Note : default index is starting from 0



With index position

e.g.

import pandas as p1 
import numpy as np1

data = np1.array(['a','b','c','d'])

s = p1.Series(data,index=[100,101,102,103])

print(s)

Output

100  a

101  b
102  c
103  d 
 dtype: object

Note : index is starting from 100

3. Create a Series from dictionary



Example -1 (without index)

import pandas as pd1 
import numpy as np1

data = {'a' : 0., 'b' : 1., 'c' : 2.}

s = pd1.Series(data)


print(s)

Output:

a    0.0
b    1.0
c    2.0

dtype: float64



Example 2 (with index) 


 import pandas as pd1 
 import numpy as np1

data = {'a' : 0., 'b' : 1., 'c' : 2.}
s = pd1.Series(data,index=['b','c','d','a'])

print(s)


Output 

b    1.0
c    2.0
d    NaN
a    0.0

dtype: float64



4. Create a Series from Scalar 
e.g

import pandas as pd1
import numpy as np1

s = pd1.Series(5, index=[0, 1, 2, 3]) print(s)

Output 

0    5
1    5
2    5
3    5

dtype: int64 Note :- here 5 is repeated for 4 times (as per no of index)

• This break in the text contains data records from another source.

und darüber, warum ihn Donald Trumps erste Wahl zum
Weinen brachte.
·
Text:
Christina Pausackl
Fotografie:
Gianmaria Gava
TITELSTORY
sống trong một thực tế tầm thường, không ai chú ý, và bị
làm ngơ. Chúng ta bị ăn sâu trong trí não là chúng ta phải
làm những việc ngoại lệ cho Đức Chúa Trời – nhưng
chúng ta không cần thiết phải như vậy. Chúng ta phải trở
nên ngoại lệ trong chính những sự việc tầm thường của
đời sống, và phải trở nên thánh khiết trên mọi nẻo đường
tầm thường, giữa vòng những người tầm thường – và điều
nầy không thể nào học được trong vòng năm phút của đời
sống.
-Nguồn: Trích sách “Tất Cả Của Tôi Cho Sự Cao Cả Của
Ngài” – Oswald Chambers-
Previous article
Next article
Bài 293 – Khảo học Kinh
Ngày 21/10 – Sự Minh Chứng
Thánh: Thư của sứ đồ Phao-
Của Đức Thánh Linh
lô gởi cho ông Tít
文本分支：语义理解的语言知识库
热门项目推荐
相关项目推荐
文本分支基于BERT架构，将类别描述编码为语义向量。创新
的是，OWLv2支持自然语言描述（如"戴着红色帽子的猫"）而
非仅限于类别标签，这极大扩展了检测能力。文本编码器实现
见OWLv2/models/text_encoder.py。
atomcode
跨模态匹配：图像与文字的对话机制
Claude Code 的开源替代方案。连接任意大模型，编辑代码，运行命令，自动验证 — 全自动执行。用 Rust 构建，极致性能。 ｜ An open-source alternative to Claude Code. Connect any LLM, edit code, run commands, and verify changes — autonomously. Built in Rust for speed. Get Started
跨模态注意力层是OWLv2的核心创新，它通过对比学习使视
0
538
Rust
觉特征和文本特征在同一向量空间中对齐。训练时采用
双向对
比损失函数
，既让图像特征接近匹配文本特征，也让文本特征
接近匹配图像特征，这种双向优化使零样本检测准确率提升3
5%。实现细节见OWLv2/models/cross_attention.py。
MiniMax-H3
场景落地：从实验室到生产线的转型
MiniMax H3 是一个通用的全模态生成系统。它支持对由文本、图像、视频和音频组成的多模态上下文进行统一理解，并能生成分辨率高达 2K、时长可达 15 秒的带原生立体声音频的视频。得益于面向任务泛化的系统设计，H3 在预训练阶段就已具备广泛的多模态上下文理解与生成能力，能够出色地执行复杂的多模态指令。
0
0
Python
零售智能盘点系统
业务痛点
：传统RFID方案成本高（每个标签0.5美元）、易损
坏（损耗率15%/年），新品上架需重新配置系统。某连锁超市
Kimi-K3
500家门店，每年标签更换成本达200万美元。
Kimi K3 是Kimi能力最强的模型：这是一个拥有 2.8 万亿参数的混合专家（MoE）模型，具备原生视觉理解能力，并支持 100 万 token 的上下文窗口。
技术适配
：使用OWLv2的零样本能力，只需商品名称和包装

5. Mathemetical Operation with Series



e.g.

import pandas as pd1 
s = pd1.Series([1,2,3])
t = pd1.Series([1,2,4])

u=s+t              #addition operation 
print (u) 
u=s*t             # multiplication operation
print (u)


Output # (addition)
0    2
1    4
2    7
dtype: int64


Output # (Multiplication)

0    1
1    4
2    12

dtype: int64



Head function 
 e.g

import pandas as pd1
s = pd1.Series([1,2,3,4,5],index = ['a','b','c','d','e']) 
print (s.head(3))

Output

a    1
b.   2
c.   3

dtype: int64
#Return first 3 elements



Tail function 
 e.g

import pandas as pd1
s = pd1.Series([1,2,3,4,5],index = ['a','b','c','d','e']) 
print (s.tail(3))

Output 
c    3
d.   4
e.   5

dtype: int64
#Return last 3 elements

Accessing Data from Series with indexing and slicing

e.g.
import pandas as pd1 
s = pd1.Series([1,2,3,4,5],index = ['a','b','c','d','e']) 
print (s[0])  # for 0 index position 
print (s[:3]) #for first 3 index values 
print (s[-3:]) # slicing for last 3 index values 

Output 
1
a.1
b.2
c.3
dtype: int64 
c.3
d.4

e.5 
dtype: int64


Retrieve Data Using Label as (Index) 
e.g.
import pandas as pd1
s = pd1.Series([1,2,3,4,5],index = ['a','b','c','d','e']) 
print (s[['c','d']])

Output 
3
d 4

dtype: int64



Retrieve Data from selection 

There are three methods for data selection:
  • loc gets rows (or columns) with particular labels from the index.
  • iloc gets rows (or columns) at particular positions in the index (so it only takes integers).
  • ix usually tries to behave like loc but falls back to behaving like iloc if a label is not present in the index. ix is deprecated and the use of loc and iloc is encouraged instead

Retrieve Data from selection 

e.g.
import pandas as pd
>>> s = pd.Series(np.nan, index=[49,48,47,46,45, 1, 2, 3, 4, 5]) 
>>> s.iloc[:3] # slice the first three rows


output:

49 NaN 
48 NaN 
47 NaN 

>>> s.loc[:3] # slice up to and including label 3 


output:

49 NaN 
48 NaN 
47 NaN 
46 NaN 
45 NaN
1  NaN
2  NaN
3  NaN

>>> s.ix[:3] # the integer is in the index so s.ix[:3] works like  loc 

output: 

49 NaN 
48 NaN 
47 NaN 
46 NaN 
45 NaN
1  NaN
2  NaN
3  NaN


Pandas DataFrame  

 It is a two-dimensional data structure, just like any table (with rows &columns).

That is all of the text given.